Task objective — Every line from the one containing "Nyheter (1227, 774)" to the last line of the listing below should be given again exactly.

(Beginning of Given data)

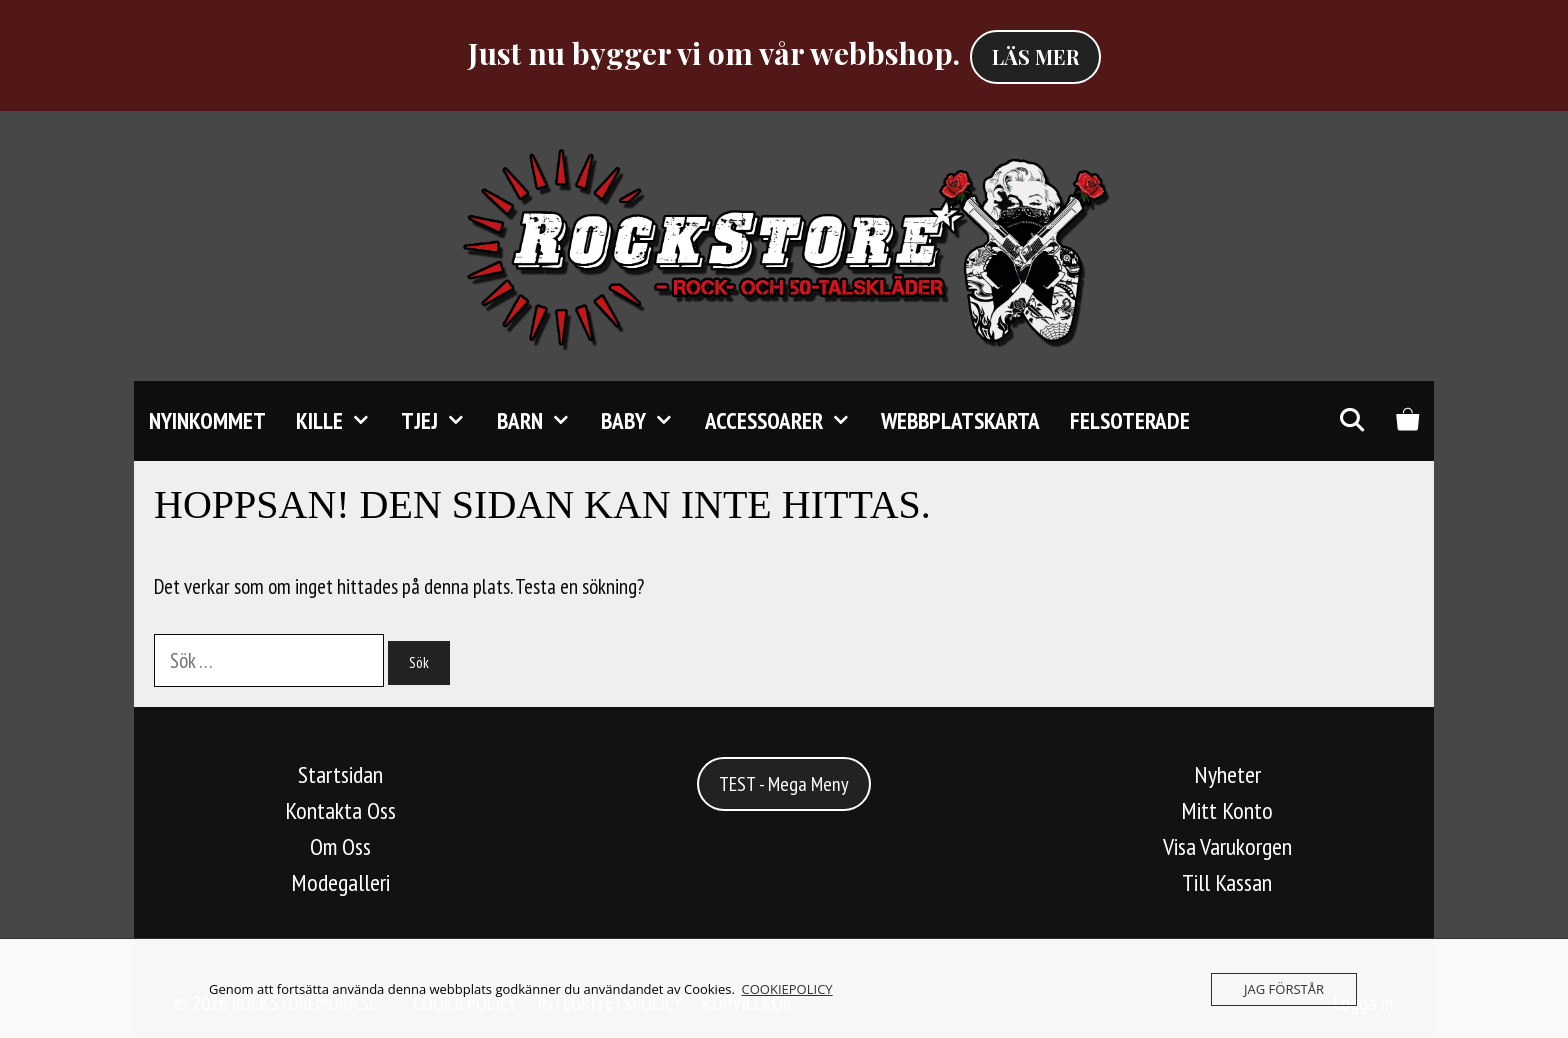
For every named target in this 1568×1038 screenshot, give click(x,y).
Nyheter (1227, 774)
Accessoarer (785, 421)
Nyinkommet (207, 420)
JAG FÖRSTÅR (1284, 989)
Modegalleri (340, 882)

(End of Given data)

Result for this task —
Nyheter (1227, 774)
Accessoarer (785, 421)
Nyinkommet (207, 420)
JAG FÖRSTÅR (1284, 989)
Modegalleri (340, 882)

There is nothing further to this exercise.